DESCRIPTION (provided by applicant): In alcoholism, relapse and neurodegeneration share a common molecular target, glutamate NM.D.A receptor (NM.D.AR) hyperactivity, which contributes to withdrawal, pathological conditioning and neurotoxicity. In consequence, inhibitory modulators of the NM.D.AR are both potential anti-relapse and neuroprotective agents. Agonists at the functionally similar alpha7-nicotinic acetylcholine receptors (nicAChRs) cause cross-desensitization of NM.D.ARs, and should therefore have similar therapeutic value. Few synthetic drugs with these specific pharmacological actions are yet available, but the presence of homologous receptors in insect CNS suggests that plants may have evolved metabolites with appropriate pharmacology as insect defenses. As part of a phase 1 STTR, we applied a differential high throughput screening approach to more than 1000 native plant species to identify those containing putative novel compounds with the required pharmacology. Candidate species have now been prioritized for further investigation including 2 with inhibitory NM.D.AR activity, 3 with alpha7-selective nicAChR agonist activity, and 3 with both types of activity. Extract fractions from representative species inhibit NM.D.A toxicity during alcohol withdrawal in a neuroblastoma screen. None of the species have been investigated for these actions before, and chemical analysis suggests that activity resides in compounds not previously known. This phase 2 STTR aims to (a) begin genomic optimization of active plant species using proprietary technology (b) separate relatively pure active compounds, and tentatively identify these (c) test semi-purified active compounds rigorously in screens and models relevant to relapse and neurodegeneration. In phase 3, the aim is to commercialize genomically-optimized plant species, and the best drug, or lead compound candidates in partnership with a strategic partner, Yaupon Pharmaceuticals. This project combines Naprogenix Incs novel plant biotechnology methods with the chemical analytical expertise and screening methods developed at the University of Kentucky. Because active compounds may be useful in many neurodegenerative conditions, their potential commercial value extends far beyond alcoholism. Support for this phase 2 STTR will ensure that this use will be investigated first.

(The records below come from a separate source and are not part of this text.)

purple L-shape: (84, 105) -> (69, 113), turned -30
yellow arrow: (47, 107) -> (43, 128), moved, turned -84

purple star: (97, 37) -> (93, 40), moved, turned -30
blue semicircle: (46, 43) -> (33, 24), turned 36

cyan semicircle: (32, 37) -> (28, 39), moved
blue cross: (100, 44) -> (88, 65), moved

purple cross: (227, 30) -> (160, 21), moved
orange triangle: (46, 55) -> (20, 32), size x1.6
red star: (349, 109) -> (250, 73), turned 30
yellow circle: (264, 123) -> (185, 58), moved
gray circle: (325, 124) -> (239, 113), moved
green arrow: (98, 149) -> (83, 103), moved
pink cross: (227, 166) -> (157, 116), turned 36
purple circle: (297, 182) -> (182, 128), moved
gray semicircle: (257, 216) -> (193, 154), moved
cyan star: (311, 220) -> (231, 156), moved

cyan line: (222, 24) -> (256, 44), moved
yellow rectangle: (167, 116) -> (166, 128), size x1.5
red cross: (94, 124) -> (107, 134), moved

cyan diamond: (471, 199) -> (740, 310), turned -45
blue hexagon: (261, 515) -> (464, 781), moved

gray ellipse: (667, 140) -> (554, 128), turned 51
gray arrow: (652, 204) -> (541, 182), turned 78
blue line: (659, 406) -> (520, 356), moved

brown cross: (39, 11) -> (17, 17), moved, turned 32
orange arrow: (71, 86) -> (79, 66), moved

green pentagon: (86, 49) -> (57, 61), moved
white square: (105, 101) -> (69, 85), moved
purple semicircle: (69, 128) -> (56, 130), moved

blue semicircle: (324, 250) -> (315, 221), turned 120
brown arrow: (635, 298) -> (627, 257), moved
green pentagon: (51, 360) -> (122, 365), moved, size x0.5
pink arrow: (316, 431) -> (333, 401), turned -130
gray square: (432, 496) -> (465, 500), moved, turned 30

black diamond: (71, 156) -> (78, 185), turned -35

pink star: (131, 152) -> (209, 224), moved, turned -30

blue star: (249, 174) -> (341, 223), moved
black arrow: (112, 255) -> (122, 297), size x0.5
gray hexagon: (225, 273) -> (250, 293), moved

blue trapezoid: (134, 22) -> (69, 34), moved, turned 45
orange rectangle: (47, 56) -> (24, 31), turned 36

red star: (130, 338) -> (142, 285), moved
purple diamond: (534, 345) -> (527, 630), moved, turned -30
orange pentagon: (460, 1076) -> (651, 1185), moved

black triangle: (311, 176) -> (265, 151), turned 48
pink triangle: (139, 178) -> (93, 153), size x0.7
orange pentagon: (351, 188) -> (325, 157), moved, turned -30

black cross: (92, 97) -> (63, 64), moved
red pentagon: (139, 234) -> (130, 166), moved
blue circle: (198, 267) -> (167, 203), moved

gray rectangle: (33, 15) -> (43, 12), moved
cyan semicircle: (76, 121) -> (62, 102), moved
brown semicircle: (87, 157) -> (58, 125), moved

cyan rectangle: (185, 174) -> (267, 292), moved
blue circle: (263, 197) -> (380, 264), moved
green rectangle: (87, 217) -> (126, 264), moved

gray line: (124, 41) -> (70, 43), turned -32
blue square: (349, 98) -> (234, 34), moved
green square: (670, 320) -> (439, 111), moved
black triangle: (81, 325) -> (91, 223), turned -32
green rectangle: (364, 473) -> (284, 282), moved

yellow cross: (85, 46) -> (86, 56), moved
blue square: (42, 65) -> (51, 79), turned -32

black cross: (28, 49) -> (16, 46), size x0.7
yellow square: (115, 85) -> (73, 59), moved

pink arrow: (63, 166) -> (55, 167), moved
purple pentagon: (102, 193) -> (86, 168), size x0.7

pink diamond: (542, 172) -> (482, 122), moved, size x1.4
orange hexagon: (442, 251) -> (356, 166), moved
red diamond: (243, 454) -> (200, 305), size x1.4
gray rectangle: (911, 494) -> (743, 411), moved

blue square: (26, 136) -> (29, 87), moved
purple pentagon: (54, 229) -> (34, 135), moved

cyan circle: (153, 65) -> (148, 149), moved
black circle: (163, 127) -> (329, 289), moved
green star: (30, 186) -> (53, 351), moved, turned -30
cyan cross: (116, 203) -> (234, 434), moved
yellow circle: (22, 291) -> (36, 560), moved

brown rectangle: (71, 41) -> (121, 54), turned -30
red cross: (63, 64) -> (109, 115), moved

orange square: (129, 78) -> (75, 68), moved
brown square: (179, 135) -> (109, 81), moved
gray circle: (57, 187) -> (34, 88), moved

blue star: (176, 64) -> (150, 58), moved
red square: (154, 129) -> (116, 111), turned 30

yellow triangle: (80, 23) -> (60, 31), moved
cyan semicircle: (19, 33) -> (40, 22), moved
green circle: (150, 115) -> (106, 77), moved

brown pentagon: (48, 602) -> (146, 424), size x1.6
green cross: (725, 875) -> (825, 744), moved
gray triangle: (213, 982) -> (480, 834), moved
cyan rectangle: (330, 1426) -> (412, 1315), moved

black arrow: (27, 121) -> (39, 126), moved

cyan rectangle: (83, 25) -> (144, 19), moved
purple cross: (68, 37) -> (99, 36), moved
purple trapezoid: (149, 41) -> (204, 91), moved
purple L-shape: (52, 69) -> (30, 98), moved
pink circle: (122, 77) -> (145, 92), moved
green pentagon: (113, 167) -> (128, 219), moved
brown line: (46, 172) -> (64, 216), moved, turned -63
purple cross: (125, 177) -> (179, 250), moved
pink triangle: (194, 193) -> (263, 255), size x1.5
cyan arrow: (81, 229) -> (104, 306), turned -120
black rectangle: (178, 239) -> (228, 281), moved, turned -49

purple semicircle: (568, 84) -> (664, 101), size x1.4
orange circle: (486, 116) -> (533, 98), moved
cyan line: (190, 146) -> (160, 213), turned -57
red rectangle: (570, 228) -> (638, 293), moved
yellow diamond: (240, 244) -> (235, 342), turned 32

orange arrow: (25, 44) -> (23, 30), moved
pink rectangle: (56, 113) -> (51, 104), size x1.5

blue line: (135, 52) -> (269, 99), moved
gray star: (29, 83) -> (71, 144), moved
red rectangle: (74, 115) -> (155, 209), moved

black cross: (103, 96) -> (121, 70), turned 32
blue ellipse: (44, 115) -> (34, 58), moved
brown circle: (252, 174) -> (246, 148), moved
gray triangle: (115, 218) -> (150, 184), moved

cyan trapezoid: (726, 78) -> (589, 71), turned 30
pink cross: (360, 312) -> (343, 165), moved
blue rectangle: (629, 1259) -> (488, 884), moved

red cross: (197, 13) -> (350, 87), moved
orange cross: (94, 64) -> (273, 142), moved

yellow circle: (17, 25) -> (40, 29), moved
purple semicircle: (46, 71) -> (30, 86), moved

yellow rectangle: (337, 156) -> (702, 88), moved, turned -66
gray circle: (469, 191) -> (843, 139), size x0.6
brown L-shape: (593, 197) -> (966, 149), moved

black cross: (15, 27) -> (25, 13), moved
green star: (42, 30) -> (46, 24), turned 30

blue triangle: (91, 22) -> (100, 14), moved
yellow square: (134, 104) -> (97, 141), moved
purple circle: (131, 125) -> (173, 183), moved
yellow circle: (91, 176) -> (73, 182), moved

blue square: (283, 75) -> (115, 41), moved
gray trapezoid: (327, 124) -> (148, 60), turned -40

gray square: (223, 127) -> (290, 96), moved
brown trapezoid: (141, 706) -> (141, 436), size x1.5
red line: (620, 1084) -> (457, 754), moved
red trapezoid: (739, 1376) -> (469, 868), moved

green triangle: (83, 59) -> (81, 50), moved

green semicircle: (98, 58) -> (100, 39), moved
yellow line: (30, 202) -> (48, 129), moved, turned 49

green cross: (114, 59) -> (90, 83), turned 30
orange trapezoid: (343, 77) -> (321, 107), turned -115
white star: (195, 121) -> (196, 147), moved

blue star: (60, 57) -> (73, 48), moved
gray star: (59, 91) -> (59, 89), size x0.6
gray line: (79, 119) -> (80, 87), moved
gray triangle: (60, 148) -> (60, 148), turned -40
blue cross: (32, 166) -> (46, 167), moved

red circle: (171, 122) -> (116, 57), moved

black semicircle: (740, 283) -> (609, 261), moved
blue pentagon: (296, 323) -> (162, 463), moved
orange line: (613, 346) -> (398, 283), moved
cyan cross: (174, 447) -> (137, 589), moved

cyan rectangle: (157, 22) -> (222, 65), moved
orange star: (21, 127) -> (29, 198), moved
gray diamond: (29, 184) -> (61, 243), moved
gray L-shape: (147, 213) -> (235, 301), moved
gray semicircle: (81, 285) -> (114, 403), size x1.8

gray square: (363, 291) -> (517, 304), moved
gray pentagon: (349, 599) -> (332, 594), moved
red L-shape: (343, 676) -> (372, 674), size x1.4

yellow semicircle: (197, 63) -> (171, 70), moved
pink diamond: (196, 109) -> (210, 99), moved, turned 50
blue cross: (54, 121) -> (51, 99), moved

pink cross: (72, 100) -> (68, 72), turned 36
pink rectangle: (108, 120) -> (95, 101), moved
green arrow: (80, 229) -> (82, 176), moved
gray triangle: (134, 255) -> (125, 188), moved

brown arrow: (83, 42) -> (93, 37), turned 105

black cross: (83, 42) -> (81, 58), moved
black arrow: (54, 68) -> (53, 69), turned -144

描述(申请人提供)：在酒精中毒中，复发和神经退行性变共享一个共同的分子靶点，谷氨酸NM.D.A受体(NM.D.AR)过度活动，导致戒断、病理条件反射和神经毒性。因此，NM.D.AR的抑制调节剂既是潜在的抗复发药物，也是神经保护剂。功能相似的α7-烟碱型乙酰胆碱受体激动剂可引起NM.D.ARs的交叉脱敏，因此应具有类似的治疗价值。具有这些特定药理作用的合成药物还很少，但昆虫中枢神经系统中同源受体的存在表明，植物可能进化出了具有适当药理作用的代谢物作为昆虫防御。作为第一阶段STTR的一部分，我们对1000多种本地植物应用了差异高通量筛选方法，以鉴定那些含有所需药理学假定的新化合物的植物。候选物种现在已被优先进行进一步研究，包括2个具有抑制NM.D.AR活性的物种，3个具有α7选择性NicAChR激动剂活性的物种，以及3个同时具有这两种活性的物种。在神经母细胞瘤筛查中，从代表物种中提取的部分抑制酒精戒断期间的NM.D.A毒性。这些物种以前都没有被研究过这些作用，化学分析表明，活性存在于以前不知道的化合物中。第二阶段STTR的目标是：(A)使用专利技术开始活性植物物种的基因组优化；(B)分离相对纯净的活性化合物，并初步鉴定这些活性化合物；(C)在与复发和神经退化相关的筛查和模型中严格测试半纯化活性化合物。在第三阶段，目标是与战略合作伙伴Yaupon制药公司合作，将经过基因优化的植物物种和最好的药物或领先候选化合物商业化。该项目将Naprogenix Incs新的植物生物技术方法与肯塔基大学开发的化学分析专业知识和筛选方法相结合。由于活性化合物可能在许多神经退行性疾病中有用，它们潜在的商业价值远远超出了酒精中毒的范畴。对此阶段2 STTR的支持将确保首先调查此使用情况。